Par exemple, s'agissant des mesure facilitant les expulsions du territoire, le Conseil Constitutionnel pourrait les censurer en se fondant sur le principe de fraternité tout comme il pourrait les valider en se fondant sur l'objectif de lutte contre l'immigration irrégulière qui participe, selon lui, à la sauvegarde de l'ordre public, qui est un objectif de valeur constitutionnelle comme indiqué précédemment.
Donc pour le dire prosaïquement, le Conseil Constitutionnel validera majoritairement la loi immigration s'il est plutôt de droite mais la censurera majoritairement s'il est plutôt de gauche. Cependant, nous ne sommes pas à l'abri d'un « en même temps » ...
Raison pour laquelle je le redis, la décision que rendra demain le Conseil Constitutionnel révèlera en partie le camp politique vers lequel il penche. En cas de recomposition du Conseil Constitutionnel et de changement du Président de la République, le nouveau Gouvernement pourrait déposer sereinement un projet de loi plus ferme ou plus souple.
Bobelou a écrit :
Rendez-vous dans quelques années pour continuer de dépouiller le droit du travail pour fournir des travailleurs dociles aux secteurs en manque.
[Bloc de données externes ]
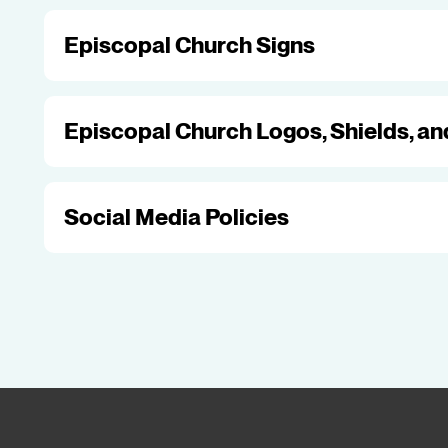
Episcopal Church Signs
Episcopal Church Logos, Shields, a
Social Media Policies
Bien que cela soit un autre sujet, c'est une remarque assez pertinente.
En mettant de côté les questions de retraite et de chômage, les droits des travailleurs ont considérablement été rabotés depuis 2016, notamment en matière de respect de la durée du temps de travail, de formation, de contestation du licenciement, d'indemnisation pour rupture du contrat de travail, de rupture conventionnelle, de prévention des risques, etc ...
Les syndicats ont été incapables de comprendre les enjeux, de sensibiliser les salariés sur ces questions et de les mobiliser pour manifester. Leur responsabilité est énorme.
Mis bout à bout, la contrainte de travailler deux ans de plus représente peu de choses comparé à l'accumulation des régressions des droits des travailleurs.